[Mlir-commits] [mlir] [mlir][OpenMP] implement SIMD reduction (PR #146671)
Tom Eccles
llvmlistbot at llvm.org
Wed Jul 2 04:03:01 PDT 2025
https://github.com/tblah created https://github.com/llvm/llvm-project/pull/146671
This replicates clang's implementation. Basically:
- A private copy of the reduction variable is created, initialized to the reduction neutral value (using regions from the reduction declaration op).
- The body of the loop is lowered as usual, with accesses to the reduction variable mapped to the private copy.
- After the loop, we inline the reduction region from the declaration op to combine the privatized variable into the original variable.
- As usual with the SIMD construct, attributes are added to encourage vectorization of the loop and to assert that memory accesses in the loop don't alias across iterations.

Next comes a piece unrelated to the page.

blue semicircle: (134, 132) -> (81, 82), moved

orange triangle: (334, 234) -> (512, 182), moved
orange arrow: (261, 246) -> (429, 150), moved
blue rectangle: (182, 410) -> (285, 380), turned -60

I have verified that simple scalar examples do vectorize at -O3 and the tests I could find in the Fujitsu test suite produce correct results. I tested on top of #146097 and this seemed to work for composite constructs as well.
Fixes #144290
>From 4b5373a20c084b6c2dea790571e1b5b9633006ec Mon Sep 17 00:00:00 2001
From: Tom Eccles <tom.eccles at arm.com>
Date: Fri, 27 Jun 2025 17:26:17 +0000
Subject: [PATCH] [mlir][OpenMP] implement SIMD reduction
This replicates clang's implementation. Basically:
- A private copy of the reduction variable is created, initialized to
the reduction neutral value (using regions from the reduction
declaration op).
- The body of the loop is lowered as usual, with accesses to the
reduction variable mapped to the private copy.

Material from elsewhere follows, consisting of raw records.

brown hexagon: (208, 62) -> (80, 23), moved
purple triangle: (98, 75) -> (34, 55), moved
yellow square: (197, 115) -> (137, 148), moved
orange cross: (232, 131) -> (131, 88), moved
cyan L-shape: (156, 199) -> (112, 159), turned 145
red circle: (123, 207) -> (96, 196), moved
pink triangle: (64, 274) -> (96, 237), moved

- After the loop, we inline the reduction region from the declaration
op to combine the privatized variable into the original variable.
- As usual with the SIMD construct, attributes are added to encourage
vectorization of the loop and to assert that memory accesses in the
loop don't alias across iterations.
I have verified that simple scalar examples do vectorize at -O3 and the
tests I could find in the Fujitsu test suite produce correct results. I
tested on top of #146097 and this seemed to work for composite constructs
as well.
Fixes #144290
---
.../OpenMP/OpenMPToLLVMIRTranslation.cpp | 73 +++++++++++++-
.../LLVMIR/openmp-simd-reduction-byref.mlir | 98 +++++++++++++++++++
.../LLVMIR/openmp-simd-reduction-simple.mlir | 96 ++++++++++++++++++
mlir/test/Target/LLVMIR/openmp-todo.mlir | 30 ------
4 files changed, 266 insertions(+), 31 deletions(-)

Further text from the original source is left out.